Pit.ai puts a financial twist on reinforcement learning to outperform hedge funds

Despite mystery and intrigue, the reality is that most hedge funds don’t make money. This hasn’t stopped a growing list of startups from trying their hands at employing machine learning to tip the scales in their favor. But Pit.ai, a new machine learning-powered hedge fund, adopted into the YC W17 class, thinks it can best Numerai, Quantopian and others with its own unique recipe for automating money making.

Hedge funds employ aggressive trading strategies to “seek alpha,” which is industry jargon for above market returns. These are not your standard trading shops, and over the last decade firms have gone to great lengths to seize data for information arbitrage. There’s no shortage of startups attempting to sell data to hedge funds — geospatial analytics companies, for example, service funds using satellite imagery and computer vision to count cars in retailer parking lots to project earnings before official revenue reports.

Pit.ai founder Yves-Laurent Kom Samo

Pit.ai founder Yves-Laurent Kom Samo explained to TechCrunch in an interview that most of these funds have one thing in common — they’re using information that hasn’t been factored into stock prices to predict returns. Breaking with that paradigm, Pit.ai is using a variant of reinforcement learning to evaluate trading strategies instead.

Traditional reinforcement learning, a type of machine learning, relies on value functions — a construct that should be familiar to anyone who has studied economics.

Imagine that you wanted to create an agent that could drive a race car in a video game. The reinforcement learning approach would require establishing some notion of utility or value for various decisions.
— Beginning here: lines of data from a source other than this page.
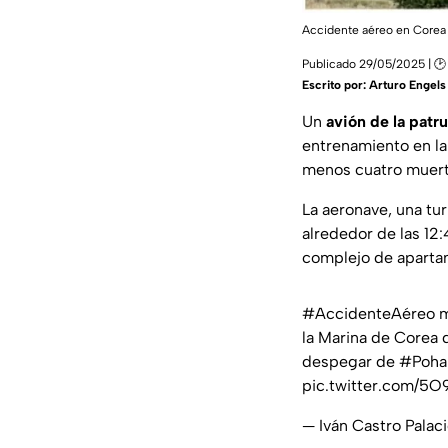
Accidente aéreo en Corea d
Publicado 29/05/2025 | 🕑
Escrito por:
Arturo Engels
Un
avión de la patru
entrenamiento en l
menos cuatro muerto
La aeronave, una
tu
alrededor de las 12
complejo de aparta
#AccidenteAéreo
m
la Marina de Corea 
despegar de
#Poha
pic.twitter.com/5
— Iván Castro Pala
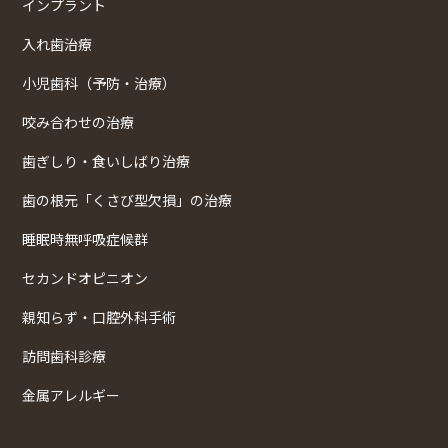
インプラント
入れ歯治療
小児歯科（予防・治療）
咬み合わせの治療
歯ぎしり・食いしばり治療
歯の根元「くさび型欠損」の治療
睡眠時無呼吸症候群
セカンドオピニオン
親知らず・口腔外科手術
訪問歯科診療
金属アレルギー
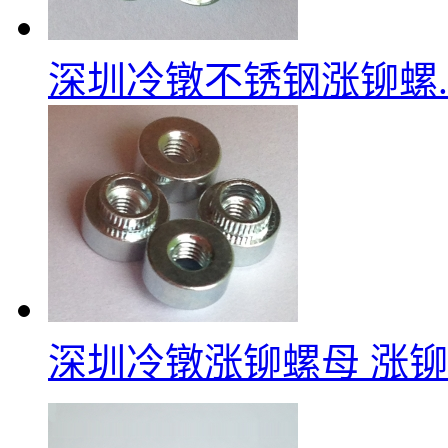
深圳冷镦不锈钢涨铆螺..
深圳冷镦涨铆螺母
涨铆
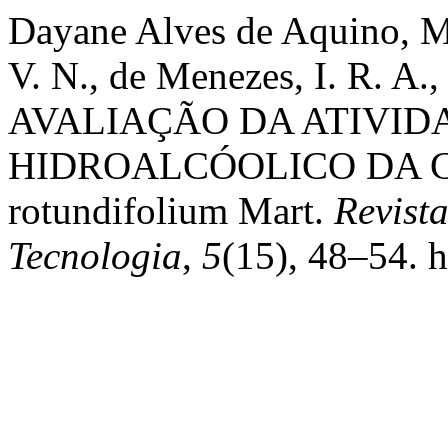
Dayane Alves de Aquino, M. 
V. N., de Menezes, I. R. A.
AVALIAÇÃO DA ATIVID
HIDROALCÓOLICO DA CA
rotundifolium Mart.
Revist
Tecnologia
,
5
(15), 48–54. h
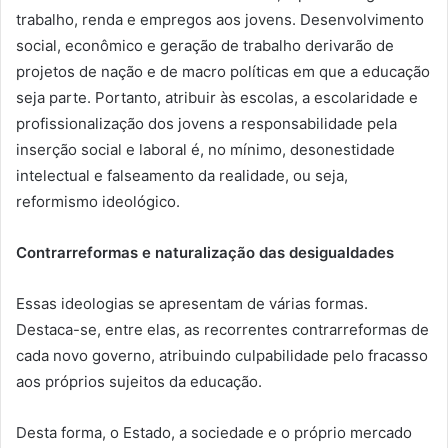
trabalho, renda e empregos aos jovens. Desenvolvimento
social, econômico e geração de trabalho derivarão de
projetos de nação e de macro políticas em que a educação
seja parte. Portanto, atribuir às escolas, a escolaridade e
profissionalização dos jovens a responsabilidade pela
inserção social e laboral é, no mínimo, desonestidade
intelectual e falseamento da realidade, ou seja,
reformismo ideológico.
Contrarreformas e naturalização das desigualdades
Essas ideologias se apresentam de várias formas.
Destaca-se, entre elas, as recorrentes contrarreformas de
cada novo governo, atribuindo culpabilidade pelo fracasso
aos próprios sujeitos da educação.
Desta forma, o Estado, a sociedade e o próprio mercado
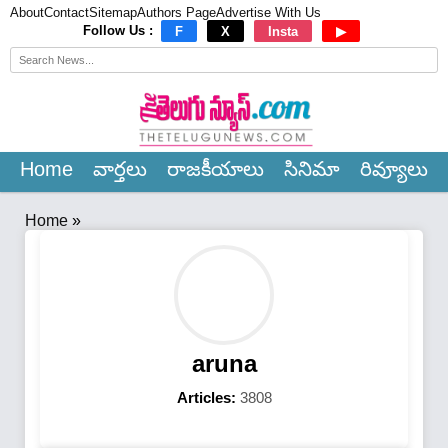
About
Contact
Sitemap
Authors Page
Advertise With Us
×
Follow Us :
F
X
Insta
▶
Home
వార్త‌లు
రాజ‌కీయాలు
సినిమా
రివ్యూలు
Home
»
aruna
Articles:
3808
This could be a loss of arbitrary points for driving off the road or a gain of points for increasing speed. Strung together in overly simplistic terms, an algorithm can be fine-tuned over many iterations to make optimal decisions by estimating value functions.
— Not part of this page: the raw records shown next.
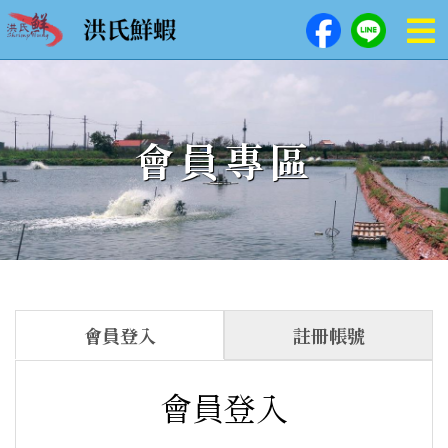
會員專區
會員登入
註冊帳號
會員登入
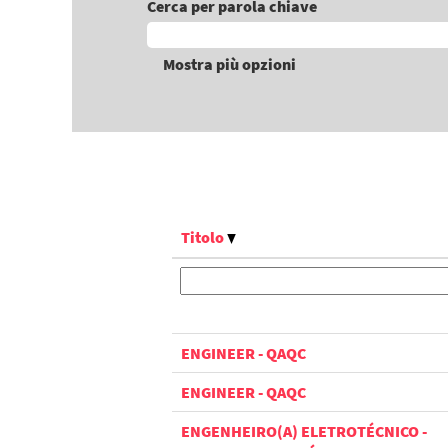
Cerca per parola chiave
Mostra più opzioni
Titolo
ENGINEER - QAQC
ENGINEER - QAQC
ENGENHEIRO(A) ELETROTÉCNICO -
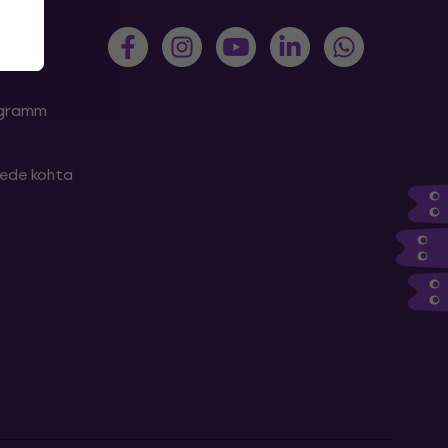
rogramm
tede kohta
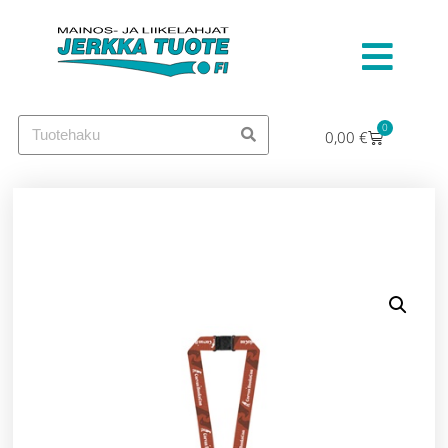
0
0,00
€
Yves-Laurent explains that this strategy falls short in a financial context because it means that learning how to trade requires one to model returns for each decision in each state of the market. Financial markets are incredibly complex systems, so the math goes from science to art to pseudoscience quite rapidly. Instead, Pit.ai evaluates trading strategies themselves, taking into account metrics like Sharpe ratios and maximum drawdown — financial tools for evaluating risk.

Utilizing this strategy, Pit hopes to best industry stalwarts by not only delivering above average returns, but breaking the traditional two and twenty fee structure of the hedge fund industry. Without the need for large analyst teams to search for macro-economic trends and data to exploit, Pit can stay lean and drop management fees altogether, instead opting only to collect carry from its limited partners.
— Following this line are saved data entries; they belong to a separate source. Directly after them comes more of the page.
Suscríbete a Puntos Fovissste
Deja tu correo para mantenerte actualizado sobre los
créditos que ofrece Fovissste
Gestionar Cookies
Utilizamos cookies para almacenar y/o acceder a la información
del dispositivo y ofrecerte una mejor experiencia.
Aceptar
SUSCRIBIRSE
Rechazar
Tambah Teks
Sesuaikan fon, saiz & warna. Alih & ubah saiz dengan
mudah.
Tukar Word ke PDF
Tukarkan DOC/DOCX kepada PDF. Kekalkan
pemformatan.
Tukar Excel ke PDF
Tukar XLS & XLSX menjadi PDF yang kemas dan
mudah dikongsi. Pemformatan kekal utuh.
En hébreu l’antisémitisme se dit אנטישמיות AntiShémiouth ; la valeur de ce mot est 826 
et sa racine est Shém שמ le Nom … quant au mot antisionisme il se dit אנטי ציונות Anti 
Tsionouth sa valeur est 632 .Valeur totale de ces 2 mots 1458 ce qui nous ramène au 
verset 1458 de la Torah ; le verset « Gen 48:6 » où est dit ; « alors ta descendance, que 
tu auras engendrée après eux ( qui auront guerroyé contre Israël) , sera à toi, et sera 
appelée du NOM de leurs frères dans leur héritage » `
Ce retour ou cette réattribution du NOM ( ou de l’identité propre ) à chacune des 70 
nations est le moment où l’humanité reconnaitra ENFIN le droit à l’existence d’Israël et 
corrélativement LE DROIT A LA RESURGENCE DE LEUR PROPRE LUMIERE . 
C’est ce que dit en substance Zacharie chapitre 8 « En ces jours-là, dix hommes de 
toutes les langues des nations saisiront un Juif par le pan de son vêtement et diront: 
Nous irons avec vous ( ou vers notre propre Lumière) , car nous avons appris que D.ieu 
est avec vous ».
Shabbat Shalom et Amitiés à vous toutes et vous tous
While Pit has yet to raise a fund to trade with from these LPs, it is raising venture capital to support a handful of machine learning experts. Yves-Laurent was a Google Fellow and garnered a PhD from Oxford in machine learning, so he expects to be able to use his network for recruiting. He has been running his models without real money and notes that signs are very promising. Within a year, Yves-Laurent hopes to have pulled together a fund and initiated formal trading.